Maybe that’s why they keep doing stupid shit that gets children killed. They need human sacrifices to keep their cavern whole.
I can’t tell for sure about Chicago specifically, but northern Illinois has mostly limestone and shale, both of which are incredibly soft for rocks and would not put up with this sort of structure. The town was originally a swamp, after all. Why do you think they have an elevated train instead of a subway?
A slant of orange light stretches across one of the rock walls. Forming the roof of the Pit are panes of glass and, above them, a building that lets in sunlight. It must have looked like just another city building when we passed it on the train.
You can’t even argue that this monstrosity was dug into the bedrock, because it’s clearly right next to the surface.
I don’t see any elderly people in the crowd. Are there any old Dauntless? Do they not last that long, or are they just sent away when they can’t jump off moving trains anymore?
My guess is that they die before reaching middle age.
The smart ones just say “fuck this, I’d rather be factionless.”
The really smart ones join Fred. We took over Jackson Park. My room is in the Museum of Science and Industry, but there’s plenty of room in here for others. On weekends, we show movies in the Omnimax.
Anyway, on one side of “the Pit” is an open hole leading down to a fast-moving underground river.
“The chasm reminds us that there is a fine line between bravery and idiocy!” Four shouts. “A daredevil jump off this ledge will end your life. It has happened before and it will happen again. You’ve been warned.”
Honey, you missed the fine line between bravery and idiocy a long time ago.
Do they think that jumping off trains and getting children killed is…smart?
Then they go to a dining hall, where Tris has never had a hamburger before, because they’re considered ‘indulgent.’ It’s just meat and bread, how is it any different from what she’s been eating at home?

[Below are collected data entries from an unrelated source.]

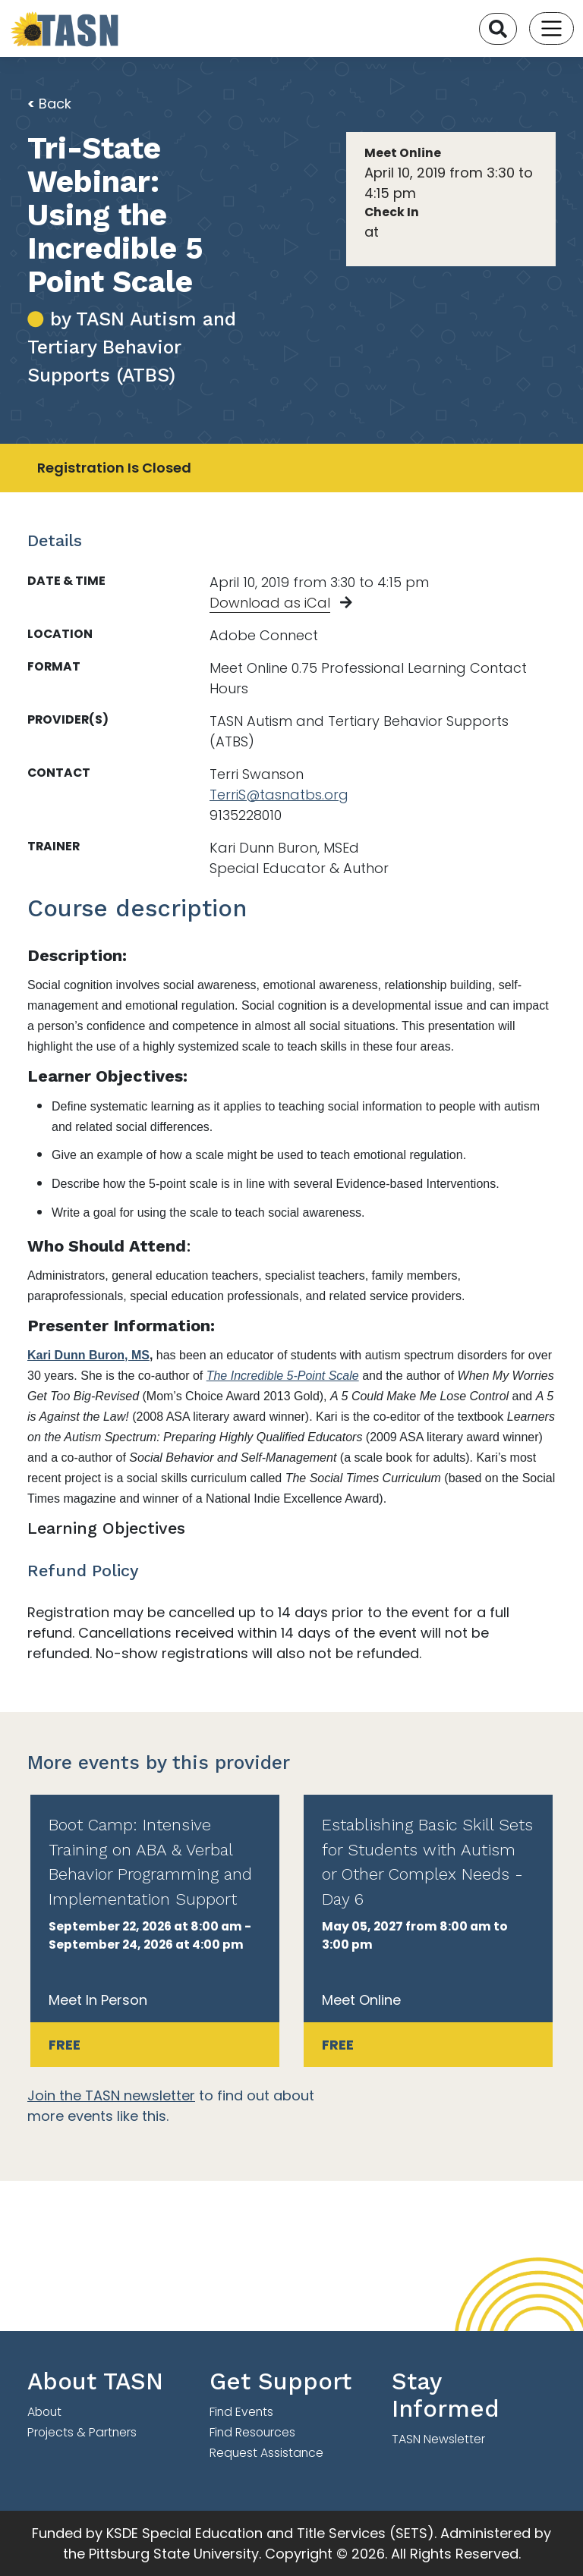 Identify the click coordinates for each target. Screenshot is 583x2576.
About (44, 2411)
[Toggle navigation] (551, 28)
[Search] (498, 29)
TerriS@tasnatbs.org (279, 794)
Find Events (241, 2411)
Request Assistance (266, 2452)
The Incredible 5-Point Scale (282, 1375)
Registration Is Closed (114, 467)
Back (49, 103)
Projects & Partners (82, 2432)
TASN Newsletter (438, 2439)
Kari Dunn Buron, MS (88, 1355)
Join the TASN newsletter (111, 2095)
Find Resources (252, 2432)
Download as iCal (270, 602) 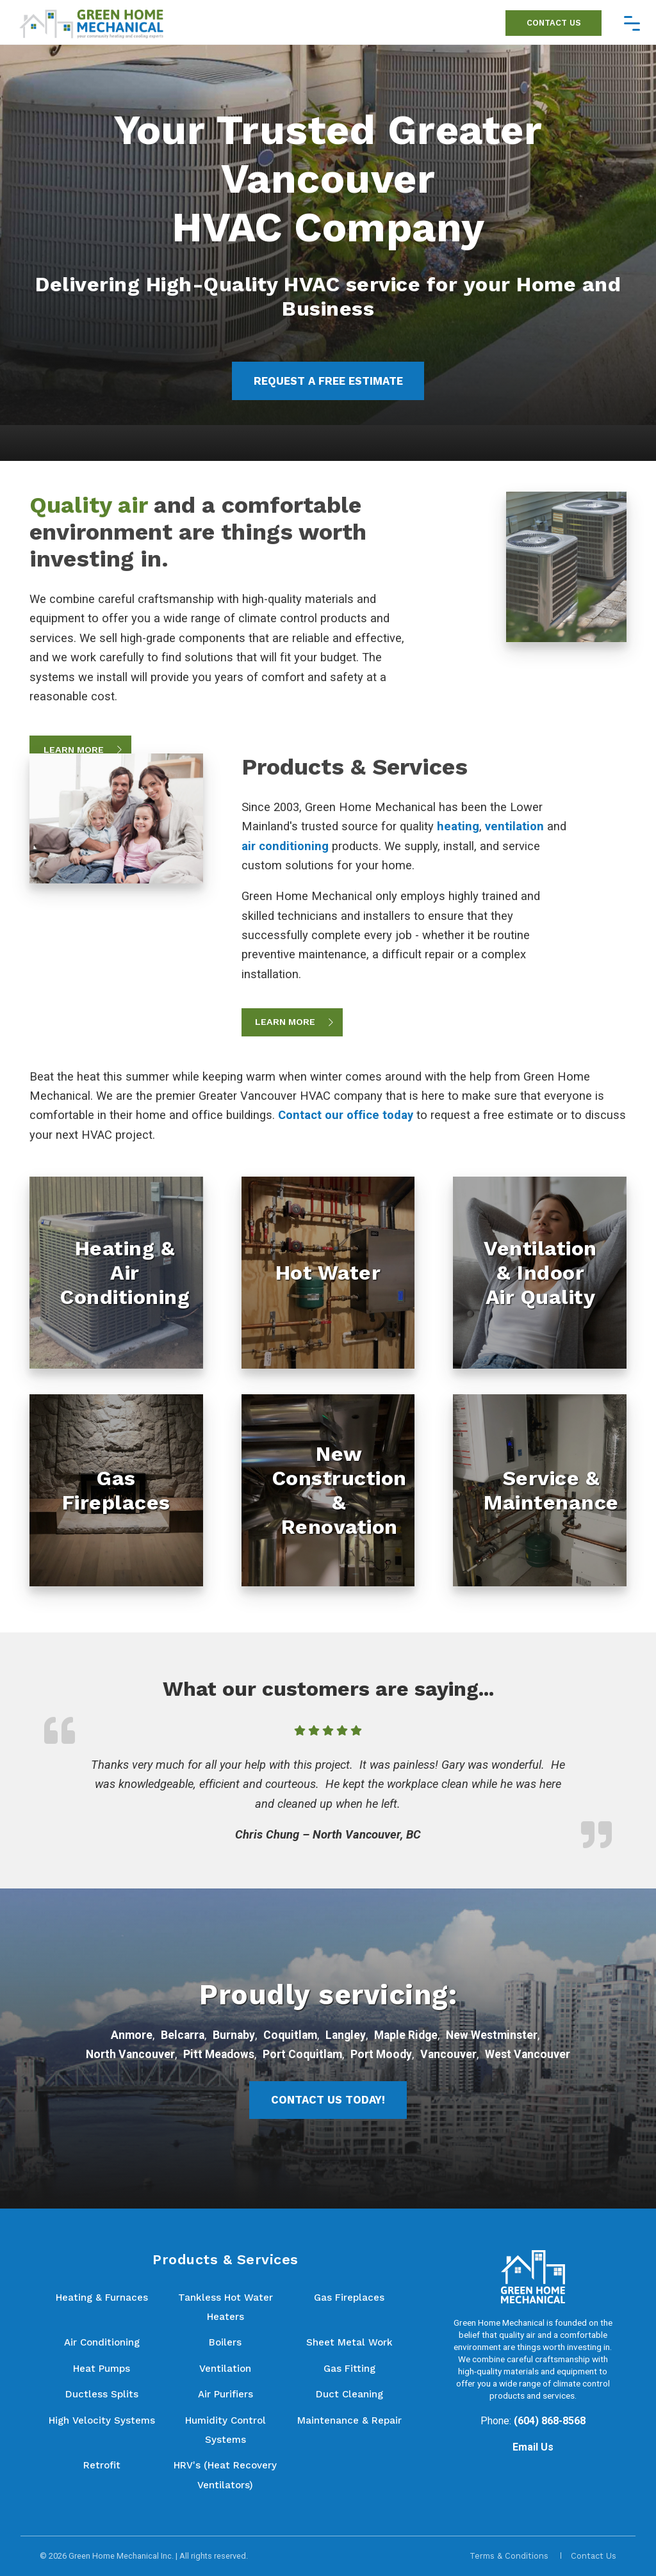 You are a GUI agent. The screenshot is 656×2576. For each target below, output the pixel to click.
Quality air (88, 505)
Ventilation (225, 2368)
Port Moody (381, 2054)
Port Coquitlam (302, 2054)
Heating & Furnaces (102, 2297)
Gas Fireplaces (349, 2297)
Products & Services (355, 766)
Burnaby (234, 2035)
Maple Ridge (406, 2035)
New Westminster (491, 2035)
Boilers (225, 2342)
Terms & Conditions (509, 2556)
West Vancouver (527, 2054)
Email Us (533, 2447)
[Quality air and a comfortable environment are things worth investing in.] (566, 566)
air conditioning (285, 846)
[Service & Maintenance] (540, 1490)
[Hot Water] (328, 1273)
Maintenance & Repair (349, 2420)
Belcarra (182, 2035)
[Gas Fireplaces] (116, 1490)
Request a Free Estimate (328, 380)
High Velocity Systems (102, 2420)
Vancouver (448, 2054)
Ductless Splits (101, 2394)
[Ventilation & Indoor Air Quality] (540, 1273)
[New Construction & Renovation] (328, 1490)
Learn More (74, 750)
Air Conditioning (102, 2342)
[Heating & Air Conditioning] (116, 1273)
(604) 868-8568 (550, 2421)
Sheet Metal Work (349, 2342)
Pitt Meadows (218, 2054)
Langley (345, 2035)
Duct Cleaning (349, 2394)
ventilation (514, 826)
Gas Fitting (349, 2368)
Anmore (131, 2035)
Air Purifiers (225, 2394)
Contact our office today (345, 1115)
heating (458, 826)
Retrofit (101, 2465)
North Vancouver (130, 2054)
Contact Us (554, 23)
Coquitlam (290, 2035)
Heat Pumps (101, 2368)
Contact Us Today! (328, 2099) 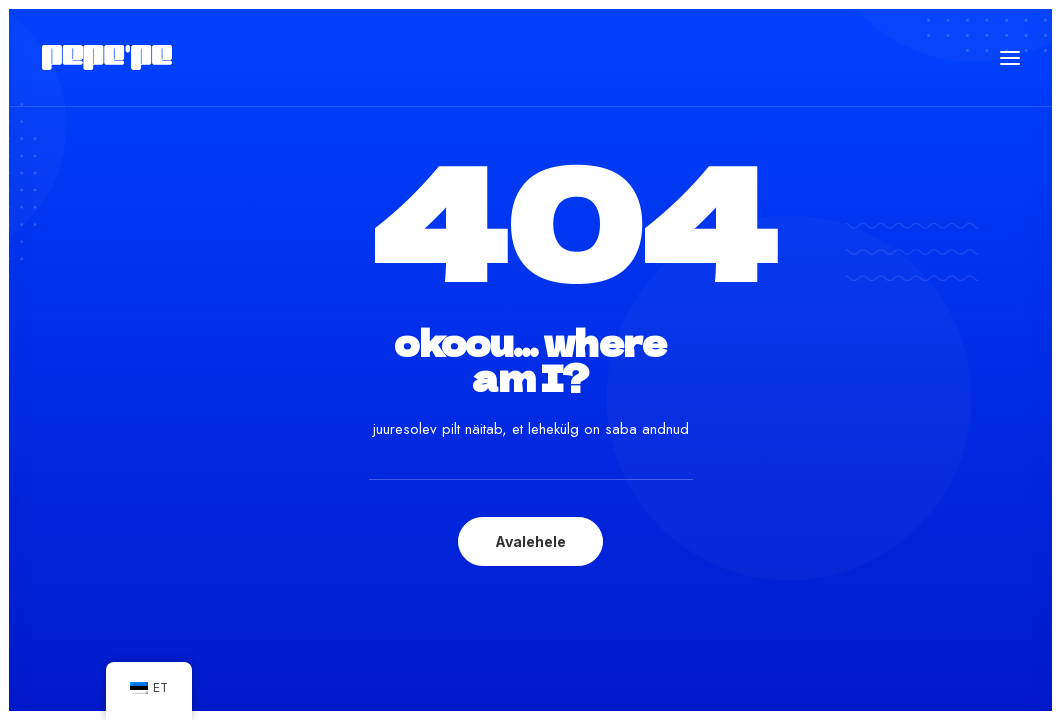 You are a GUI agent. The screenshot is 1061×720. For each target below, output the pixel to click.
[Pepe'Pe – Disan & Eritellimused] (107, 57)
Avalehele (530, 541) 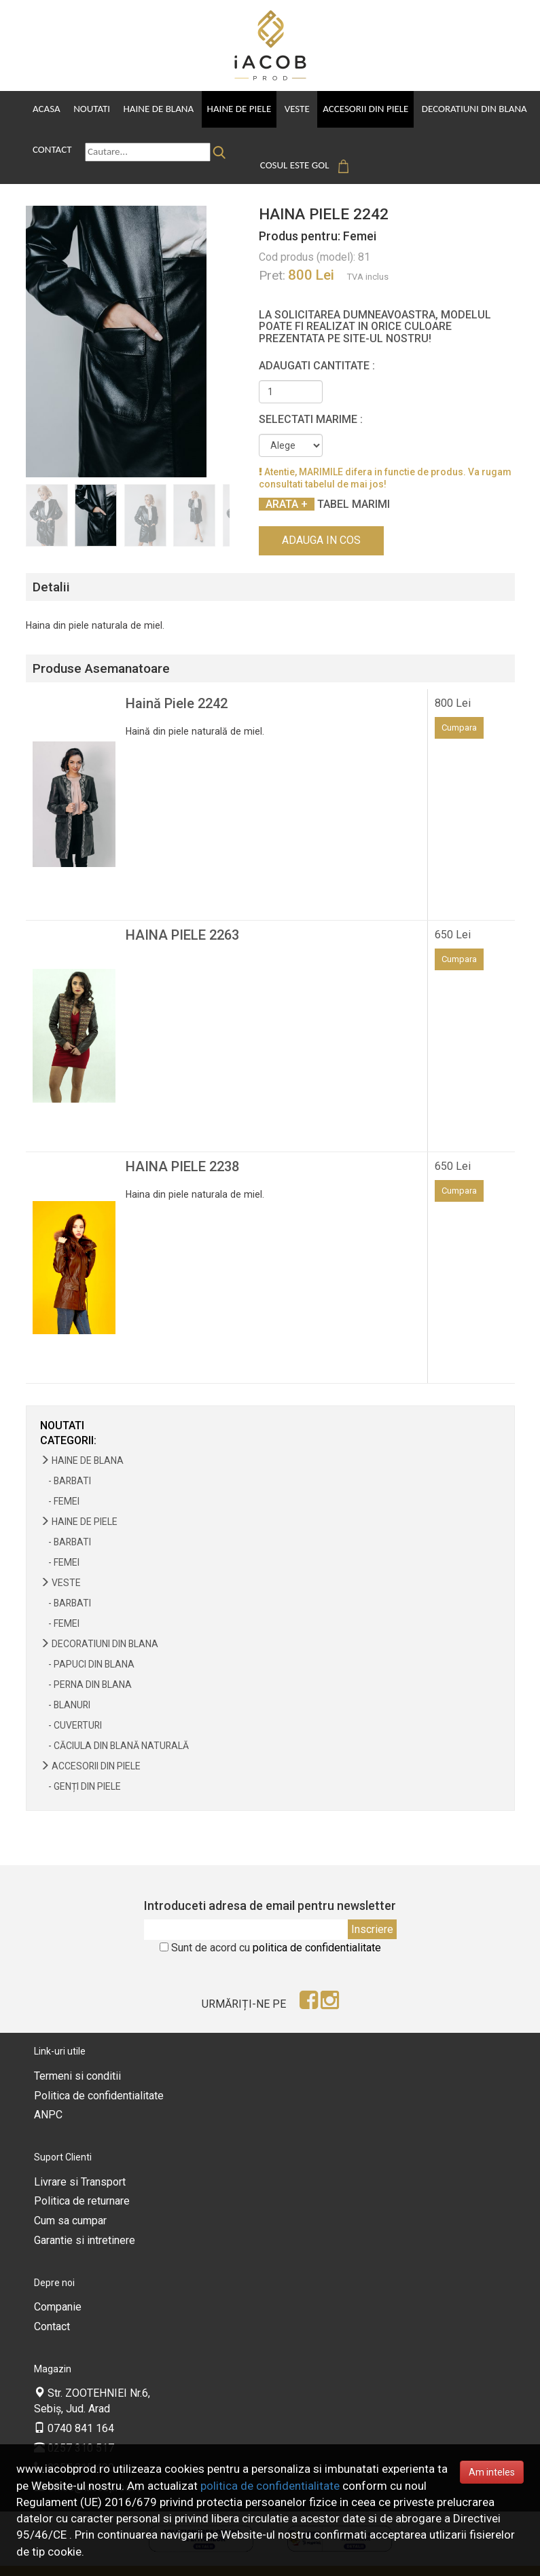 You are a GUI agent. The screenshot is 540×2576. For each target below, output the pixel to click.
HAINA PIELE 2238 (182, 1146)
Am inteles (492, 2472)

Then some guy named Eric comes by, and it turns out he’s the leader of all the Dauntless, despite being very young. Oh, and I guess the factions have leaders now. Good to know, book, thanks. I guess that government that Mr. Prior sits on is, what, just for show?
I don’t understand why, but I don’t want Eric to look at me any longer than he already has. I don’t want him to look at me ever again.
Why don’t you just hang a sign on his head that says ‘bad guy’? All he’s done so far is sit down and say two lines of dialogue. He has a short conversation about Four’s lack of any desire for a new job, then leaves.
Tris asks two simple questions, and apparently this is unusual, because no one outside of Candor asks questions. (How does Erudite learn anything, then? Do they just study things that have already been discovered and leave all the rest?)
Questions make Four mad.
“I’m developing a theory.”
“And it is?”
She picks up her hamburger, grins, and says, “That you have a death wish.”
Ooo, yes, Tris is just so daring and special for asking two very basic questions. Let us all marvel in awe at her specialness. Truly no one in the history of the world has ever been so special.
You know. Except five year olds.
After dinner, Eric takes over the tour. Turns out there’s actually five leaders of Dauntless, and he’s only one of them. He shows them to a dorm room and gives them a basic run down of the schedule, then says they’ll be ranked during and after training.
Eric smiles, and in the blue light, his smile looks wicked, like it was cut into his face with a knife.
Book, we get it. Stop trying so hard.
Turns out only the top ten ranked initiates will actually make it into Dauntless, and the rest have to go be factionless. Why? I don’t know, maybe because they don’t have any room for expansion in their stupid Pit thingy.